This prediction has come true. I had told Mr. Freeman that the "young preacher" had given me that impression in the discussion with him. Dr. Parker said in his first Chapter that, "If the New Testament teachings oppose our own consciousness, violate our moral sense, lead us out of sympathy with humanity, then we shall abandon them." This was exactly the case of Secularism which he undertook to confute. Dr. Langford held a more rational religion than Dr. Parker.
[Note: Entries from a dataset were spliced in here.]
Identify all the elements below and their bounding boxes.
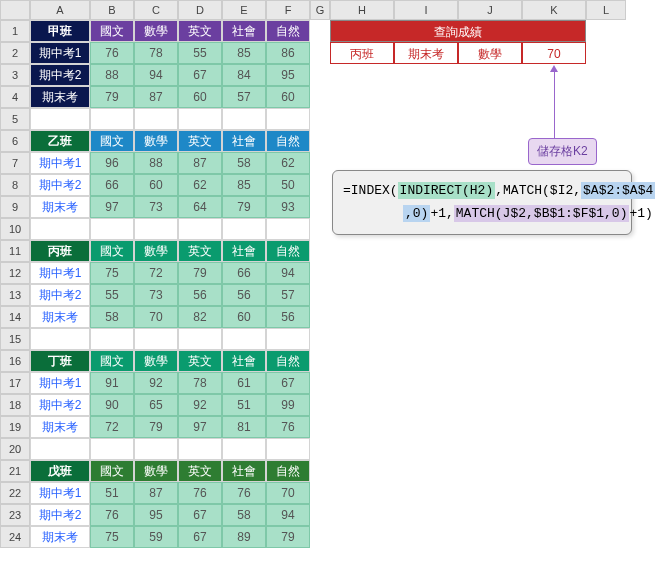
exam-label[interactable]: 期末考: [30, 86, 90, 108]
data-cell[interactable]: 97: [90, 196, 134, 218]
col-header-a[interactable]: A: [30, 0, 90, 20]
data-cell[interactable]: 87: [134, 86, 178, 108]
exam-label[interactable]: 期中考2: [30, 504, 90, 526]
row-header[interactable]: 12: [0, 262, 30, 284]
data-cell[interactable]: 70: [266, 482, 310, 504]
data-cell[interactable]: 85: [222, 174, 266, 196]
data-cell[interactable]: 60: [134, 174, 178, 196]
data-cell[interactable]: 57: [266, 284, 310, 306]
row-header[interactable]: 6: [0, 130, 30, 152]
data-cell[interactable]: 58: [222, 152, 266, 174]
exam-label[interactable]: 期中考2: [30, 284, 90, 306]
data-cell[interactable]: 95: [134, 504, 178, 526]
data-cell[interactable]: 67: [178, 526, 222, 548]
row-header[interactable]: 9: [0, 196, 30, 218]
exam-label[interactable]: 期末考: [30, 416, 90, 438]
data-cell[interactable]: 58: [90, 306, 134, 328]
row-header[interactable]: 17: [0, 372, 30, 394]
exam-label[interactable]: 期中考1: [30, 42, 90, 64]
query-class[interactable]: 丙班: [330, 42, 394, 64]
data-cell[interactable]: 55: [178, 42, 222, 64]
blank[interactable]: [90, 108, 134, 130]
data-cell[interactable]: 76: [222, 482, 266, 504]
blank[interactable]: [222, 438, 266, 460]
row-header[interactable]: 21: [0, 460, 30, 482]
blank[interactable]: [266, 218, 310, 240]
row-header[interactable]: 19: [0, 416, 30, 438]
data-cell[interactable]: 56: [266, 306, 310, 328]
row-header[interactable]: 24: [0, 526, 30, 548]
data-cell[interactable]: 99: [266, 394, 310, 416]
col-header-f[interactable]: F: [266, 0, 310, 20]
row-header[interactable]: 22: [0, 482, 30, 504]
row-header[interactable]: 18: [0, 394, 30, 416]
blank[interactable]: [30, 438, 90, 460]
col-header-k[interactable]: K: [522, 0, 586, 20]
data-cell[interactable]: 87: [178, 152, 222, 174]
blank[interactable]: [134, 218, 178, 240]
data-cell[interactable]: 92: [134, 372, 178, 394]
exam-label[interactable]: 期中考2: [30, 174, 90, 196]
data-cell[interactable]: 75: [90, 526, 134, 548]
query-result[interactable]: 70: [522, 42, 586, 64]
exam-label[interactable]: 期中考1: [30, 482, 90, 504]
row-header[interactable]: 23: [0, 504, 30, 526]
data-cell[interactable]: 94: [266, 262, 310, 284]
exam-label[interactable]: 期末考: [30, 306, 90, 328]
exam-label[interactable]: 期中考2: [30, 64, 90, 86]
spreadsheet[interactable]: A B C D E F G H I J K L 1甲班國文數學英文社會自然2期中…: [0, 0, 626, 548]
blank[interactable]: [178, 218, 222, 240]
data-cell[interactable]: 76: [90, 504, 134, 526]
blank[interactable]: [178, 328, 222, 350]
query-subject[interactable]: 數學: [458, 42, 522, 64]
blank[interactable]: [178, 108, 222, 130]
class-name[interactable]: 戊班: [30, 460, 90, 482]
data-cell[interactable]: 96: [90, 152, 134, 174]
data-cell[interactable]: 94: [134, 64, 178, 86]
data-cell[interactable]: 79: [134, 416, 178, 438]
subject-header[interactable]: 數學: [134, 130, 178, 152]
data-cell[interactable]: 72: [134, 262, 178, 284]
row-header[interactable]: 1: [0, 20, 30, 42]
exam-label[interactable]: 期末考: [30, 196, 90, 218]
data-cell[interactable]: 90: [90, 394, 134, 416]
class-name[interactable]: 甲班: [30, 20, 90, 42]
row-header[interactable]: 3: [0, 64, 30, 86]
blank[interactable]: [30, 108, 90, 130]
row-header[interactable]: 8: [0, 174, 30, 196]
subject-header[interactable]: 自然: [266, 350, 310, 372]
blank[interactable]: [30, 218, 90, 240]
data-cell[interactable]: 67: [178, 504, 222, 526]
subject-header[interactable]: 社會: [222, 240, 266, 262]
blank[interactable]: [90, 328, 134, 350]
data-cell[interactable]: 91: [90, 372, 134, 394]
subject-header[interactable]: 數學: [134, 240, 178, 262]
data-cell[interactable]: 75: [90, 262, 134, 284]
subject-header[interactable]: 社會: [222, 20, 266, 42]
blank[interactable]: [222, 218, 266, 240]
data-cell[interactable]: 79: [222, 196, 266, 218]
data-cell[interactable]: 84: [222, 64, 266, 86]
data-cell[interactable]: 97: [178, 416, 222, 438]
data-cell[interactable]: 57: [222, 86, 266, 108]
subject-header[interactable]: 數學: [134, 20, 178, 42]
data-cell[interactable]: 64: [178, 196, 222, 218]
col-header-j[interactable]: J: [458, 0, 522, 20]
blank[interactable]: [222, 328, 266, 350]
data-cell[interactable]: 60: [178, 86, 222, 108]
subject-header[interactable]: 自然: [266, 460, 310, 482]
data-cell[interactable]: 73: [134, 196, 178, 218]
subject-header[interactable]: 國文: [90, 240, 134, 262]
data-cell[interactable]: 87: [134, 482, 178, 504]
data-cell[interactable]: 79: [178, 262, 222, 284]
data-cell[interactable]: 55: [90, 284, 134, 306]
data-cell[interactable]: 61: [222, 372, 266, 394]
col-header-d[interactable]: D: [178, 0, 222, 20]
subject-header[interactable]: 社會: [222, 350, 266, 372]
row-header[interactable]: 4: [0, 86, 30, 108]
data-cell[interactable]: 76: [266, 416, 310, 438]
blank[interactable]: [222, 108, 266, 130]
data-cell[interactable]: 65: [134, 394, 178, 416]
row-header[interactable]: 16: [0, 350, 30, 372]
subject-header[interactable]: 自然: [266, 240, 310, 262]
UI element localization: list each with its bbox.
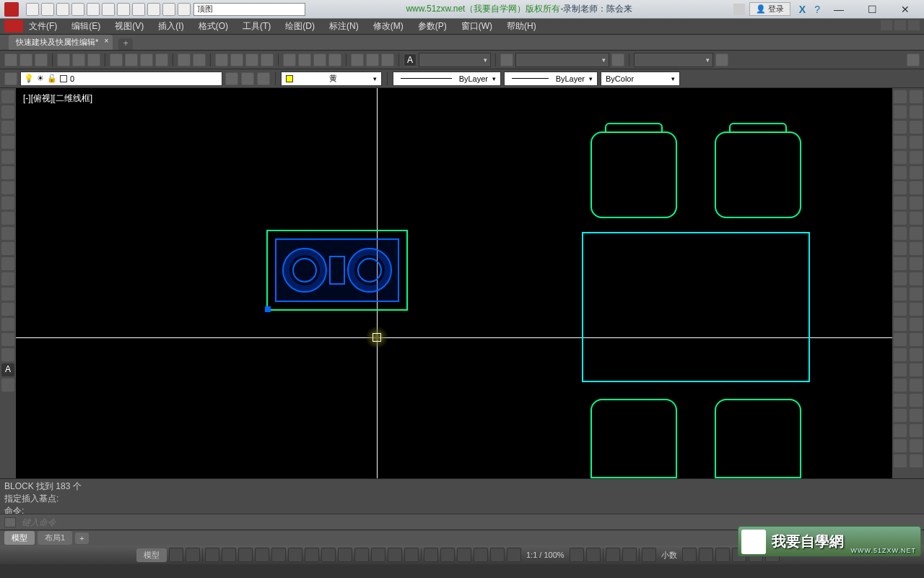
dim-break-icon[interactable] [910, 272, 923, 285]
workspace-field[interactable]: 顶图 [193, 3, 305, 16]
lock-ui-icon[interactable] [699, 548, 713, 562]
table-style-combo[interactable] [634, 53, 713, 67]
insert-block-icon[interactable] [1, 257, 14, 270]
publish-icon[interactable] [87, 53, 100, 66]
cycle-icon[interactable] [404, 548, 419, 562]
array-icon[interactable] [894, 151, 907, 164]
copy-icon[interactable] [125, 53, 138, 66]
drawing-canvas[interactable]: [-][俯视][二维线框] [16, 88, 892, 478]
menu-file[interactable]: 文件(F) [29, 20, 57, 33]
viewport-label[interactable]: [-][俯视][二维线框] [23, 92, 92, 105]
people-icon[interactable] [733, 4, 745, 15]
circle-icon[interactable] [1, 181, 14, 194]
polygon-icon[interactable] [1, 136, 14, 149]
model-toggle[interactable]: 模型 [136, 548, 167, 562]
save-icon[interactable] [35, 53, 48, 66]
menu-insert[interactable]: 插入(I) [158, 20, 183, 33]
stove-block[interactable] [266, 230, 408, 311]
tool-icon[interactable] [894, 439, 907, 452]
lwt-icon[interactable] [371, 548, 385, 562]
extend-icon[interactable] [894, 242, 907, 255]
menu-modify[interactable]: 修改(M) [373, 20, 404, 33]
qat-save-icon[interactable] [56, 3, 69, 16]
revcloud-icon[interactable] [1, 197, 14, 210]
layer-combo[interactable]: 💡 ☀ 🔓 0 [20, 72, 222, 86]
menu-dim[interactable]: 标注(N) [329, 20, 359, 33]
tool-icon[interactable] [894, 394, 907, 407]
menu-format[interactable]: 格式(O) [199, 20, 228, 33]
zoom-out-icon[interactable] [570, 548, 584, 562]
stretch-icon[interactable] [894, 212, 907, 225]
maximize-button[interactable]: ☐ [858, 2, 886, 17]
dimtedit-icon[interactable] [910, 363, 923, 376]
dim-style-icon[interactable] [500, 53, 513, 66]
zoom-prev-icon[interactable] [261, 53, 274, 66]
chair-block[interactable] [715, 399, 801, 478]
dimedit-icon[interactable] [910, 348, 923, 361]
dim-diameter-icon[interactable] [910, 181, 923, 194]
dim-space-icon[interactable] [910, 257, 923, 270]
pline-icon[interactable] [1, 121, 14, 134]
menu-view[interactable]: 视图(V) [115, 20, 144, 33]
rectangle-icon[interactable] [1, 151, 14, 164]
tool-icon[interactable] [894, 363, 907, 376]
dyn-icon[interactable] [354, 548, 369, 562]
new-icon[interactable] [4, 53, 17, 66]
pan-icon[interactable] [215, 53, 228, 66]
qat-undo-icon[interactable] [102, 3, 115, 16]
ducs-icon[interactable] [338, 548, 352, 562]
scale-icon[interactable] [894, 197, 907, 210]
mirror-icon[interactable] [894, 121, 907, 134]
text-style-combo[interactable] [419, 53, 491, 67]
tool-icon[interactable] [910, 424, 923, 437]
dim-quick-icon[interactable] [910, 212, 923, 225]
print-icon[interactable] [57, 53, 70, 66]
dim-arc-icon[interactable] [910, 121, 923, 134]
addsel-icon[interactable] [1, 379, 14, 392]
command-history[interactable]: BLOCK 找到 183 个 指定插入基点: 命令: [0, 479, 924, 514]
gizmo-icon[interactable] [457, 548, 471, 562]
offset-icon[interactable] [894, 136, 907, 149]
table-block[interactable] [582, 232, 810, 382]
ellipse-arc-icon[interactable] [1, 242, 14, 255]
qat-icon[interactable] [147, 3, 160, 16]
rotate-icon[interactable] [894, 181, 907, 194]
transp-icon[interactable] [388, 548, 402, 562]
autoscale-icon[interactable] [507, 548, 521, 562]
dyninput-icon[interactable] [222, 548, 236, 562]
plotstyle-combo[interactable]: ByColor▾ [601, 72, 680, 86]
paste-icon[interactable] [140, 53, 153, 66]
ortho-icon[interactable] [238, 548, 253, 562]
mdi-restore-icon[interactable] [894, 20, 906, 30]
chair-block[interactable] [590, 399, 677, 478]
tool-icon[interactable] [910, 439, 923, 452]
tool-icon[interactable] [894, 333, 907, 346]
join-icon[interactable] [894, 272, 907, 285]
color-combo[interactable]: 黄▾ [281, 72, 382, 86]
menu-edit[interactable]: 编辑(E) [71, 20, 100, 33]
qat-open-icon[interactable] [41, 3, 54, 16]
centermark-icon[interactable] [910, 303, 923, 316]
otrack-icon[interactable] [321, 548, 336, 562]
osnap-icon[interactable] [288, 548, 302, 562]
mtext-icon[interactable]: A [1, 363, 14, 376]
x-logo-icon[interactable]: X [795, 4, 810, 15]
break-icon[interactable] [894, 257, 907, 270]
properties-icon[interactable] [283, 53, 296, 66]
chair-block[interactable] [590, 131, 677, 218]
lineweight-combo[interactable]: ByLayer▾ [504, 72, 598, 86]
tool-icon[interactable] [894, 454, 907, 467]
tool-icon[interactable] [894, 409, 907, 422]
annoscale-icon[interactable] [474, 548, 488, 562]
tab-layout1[interactable]: 布局1 [38, 531, 72, 545]
tool-icon[interactable] [894, 348, 907, 361]
region-icon[interactable] [1, 333, 14, 346]
trim-icon[interactable] [894, 227, 907, 240]
qat-plot-icon[interactable] [87, 3, 100, 16]
spline-icon[interactable] [1, 212, 14, 225]
zoom-in-icon[interactable] [586, 548, 601, 562]
dim-style-combo[interactable] [515, 53, 609, 67]
dim-continue-icon[interactable] [910, 242, 923, 255]
zoom-window-icon[interactable] [245, 53, 258, 66]
tool-icon[interactable] [910, 454, 923, 467]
His Answer, which reached a second thousand, had passages of courtesy and friendship, yet he contended with graceful vigor against opinions—three-fourths of which justified his own.
In an address delivered Sept. 29, 1851, I had said that, "There were three classes of persons opposed to Christianity:—
"1. The dissolute.
"2. The indifferent.
"3. The intellectually independent.
"The dissolute are against Christianity because they regard it as a foe to sensuality. The indifferent reject it through being ignorant of it, or not having time to attend to it, or not caring to attend to it, or not being able to attend to it, through constitutional insensibility to its appeals. The intellectually independent avoid it as opposed to freedom, morality and progress." It was to these classes, and not to Christians, that Secularism was addressed. Neither Dr. Parker nor Dr. Langford took notice that it was intended to furnish ethical guidance where Christianity, whatever might be its quality, or pretensions, or merit, was inoperative.*
The new form of free thought under the title of the "Principles of Secularism" was submitted to John Stuart Mill, to whose friendship and criticism I had often been indebted, and he approved the statement as one likely to be useful to those outside the pale of Christianity.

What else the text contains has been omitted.